I for one wish I could vote for George Bush on November 4 and give him a third term. (And why can't I, given the myriad "revisions" to constitutional law that have already occurred under his presidency?) But before you have me committed, the reason I'd like to re-elect him is that after only eight years, he's left us with an incredible "W"egacy that I figure four more years could only polish even more.

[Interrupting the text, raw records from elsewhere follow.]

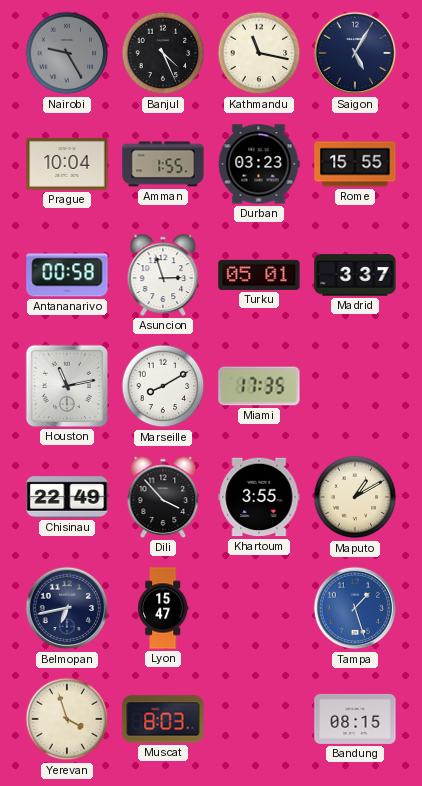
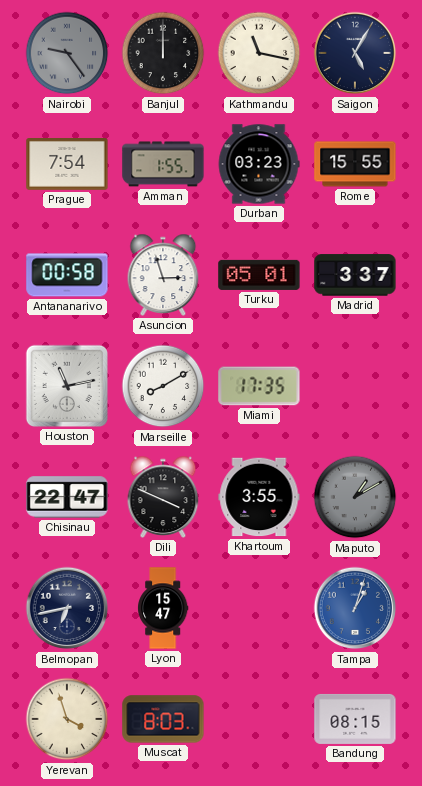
Nairobi: 9:25 -> 9:24
Banjul: 4:26 -> 12:00
Prague: 10:04 -> 7:54
Chisinau: 22:49 -> 22:47
Dili: 3:53 -> 3:49
Maputo dial: cream -> grey
Tampa: 1:27 -> 1:03
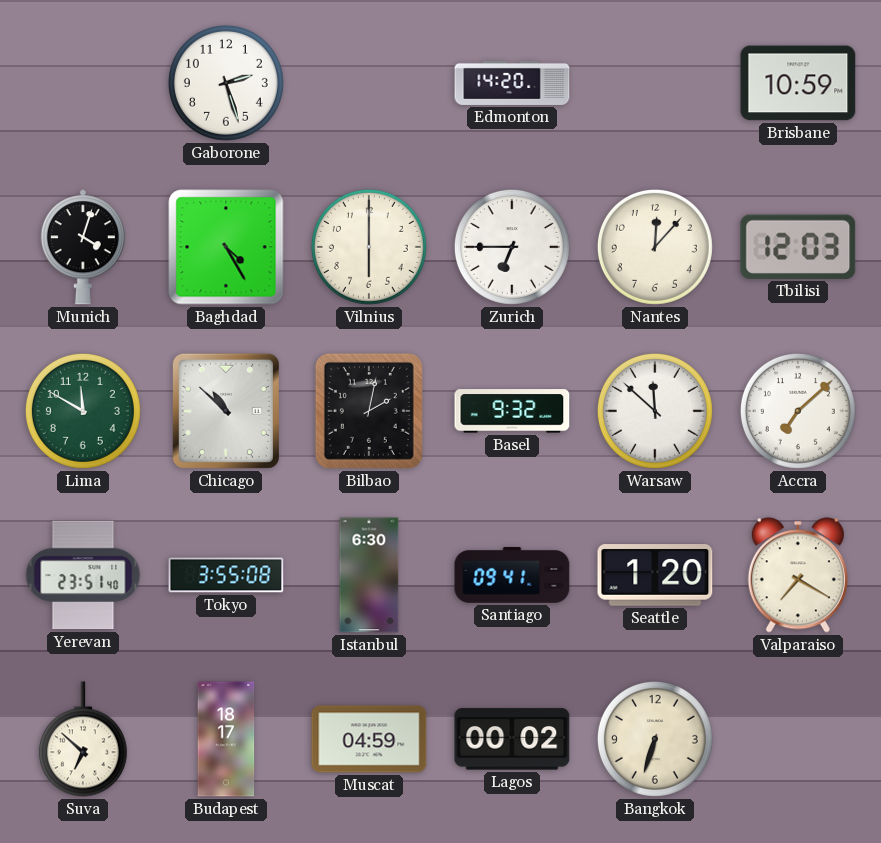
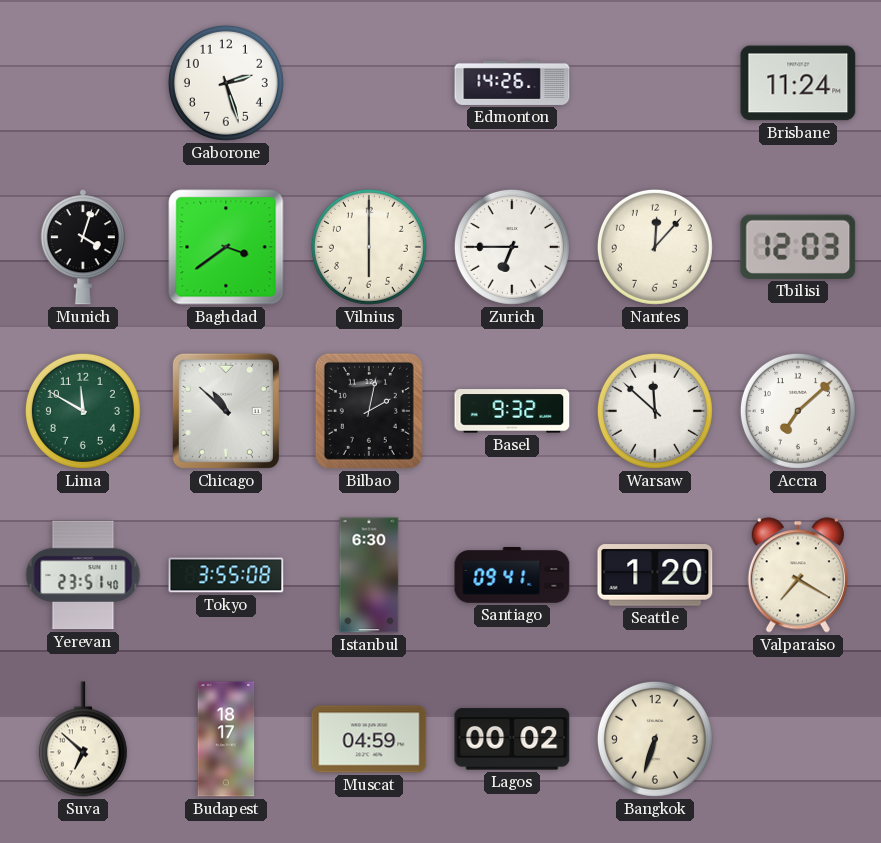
Edmonton: 14:20 -> 14:26
Brisbane: 10:59 -> 11:24
Baghdad: 4:25 -> 3:39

Case in point -- capitalism. Before George Bush, could you have imagined the government of the United States buying up shares in America's largest banks? Could you have conceived of the feds infusing billions into failing investment firms and insurance companies to keep them afloat? Could you have possibly dreamt up stimulus packages and Republican perorations about paying off people's mortgages and meetings with European leaders where we gringos listen attentively to Frenchies and their ilk prattling on about socialism? For eight years, our prez has done everything possible to insure the health and happiness of trickle-down capitalism and now it seems our whole economic framework is on life support. Imagine what he might accomplish in four more years -- perhaps single-handedly destroy the "consume and obey" ethos, the "private wealth, public squalor" culture, the "buy, baby, buy" business model, and leave America with a financial system of a never-before-seen humanitarian nature. I say he deserves that chance.
Then there's the God factor. Before George Bush, would his party have ever considered putting a religious wack job like Sarah Palin on its presidential ticket? No way. Bush has, in two terms, by handing the heart of the Republican Party to a block of religious extremists, made it OK to nominate a VP candidate who's ready to take creationism to the halls of academe, to prove cavemen feasted on barbecued dinosaur, and that somehow it's the Almighty who gets us into war for all the righteous reasons. If we give Bush a bit more time, we might possibly see the Republicans completely fringed out, without a single pretense left of representing those Rockefeller moderates who used to wear red simply because they didn't want to see government spend more than it earned.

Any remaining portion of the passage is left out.